Mobile Money turns 10

The mobile financial services community is celebrating the tenth anniversary of mobile money. The first ever mobile financial service was launched in Zambia in 2002. It was launched by Celpay, and powered by Visa-owned Fundamo. The service was the first in a movement that has fundamentally transformed the way unbanked and under-banked people in developing nations use financial services.

The service was launched in partnership with six major banks to provide a secure and convenient method to transfer money. Celpay enabled instantaneous payments via the mobile phone, and in doing so, removed the risks associated with cash and cheque payments in Zambia.

“The launch of the Celpay service ten years ago was the beginning of a community that has had a profound social, economic and technological impact in Africa and beyond,” said Hannes van Rensburg, CEO at Fundamo.

“Implementations such as the one we started in Zambia have ignited the imagination of our community and the wider world. As we look to the future, we are certain that mobile will continue to play a critical role as a driver of financial inclusion worldwide”.

Celpay Zambia was instrumental in the growth of mobile money, processing funds equal to 10 per cent of the Zambian GDP between 2005 and 2010. Today, Celpay Zambia partners with 15 banks, has extended into new geographical markets and has processed in excess of $2bn in mobile payments, with global brands such as SABMiller, Total and BP joining as customers.

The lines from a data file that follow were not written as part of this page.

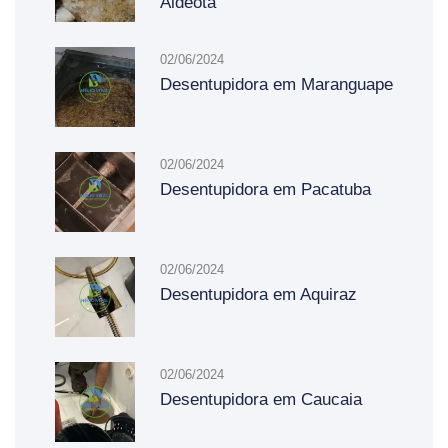
Aldeota
02/06/2024
Desentupidora em Maranguape
02/06/2024
Desentupidora em Pacatuba
02/06/2024
Desentupidora em Aquiraz
02/06/2024
Desentupidora em Caucaia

“When we launched Celpay in Zambia, we had no idea that we were pioneers. We just found a solution to a business problem using mobile technology,” added Lazarus Muchenje, chief executive of Celpay International. “The Zambian deployment was a runaway success and gave a glimpse of the potential mobile financial services had to offer.”

In ten years, 100 million people have been newly ‘banked’ using mobile technology, although mobile financial services are far from reaching their potential. According to the GSMA, 2.5 billion adults still lack access to formal financial services, such as savings, payments, loans and insurance. Juniper Research has forecast that the number of newly ‘banked’ people will double to 200 million by 2013.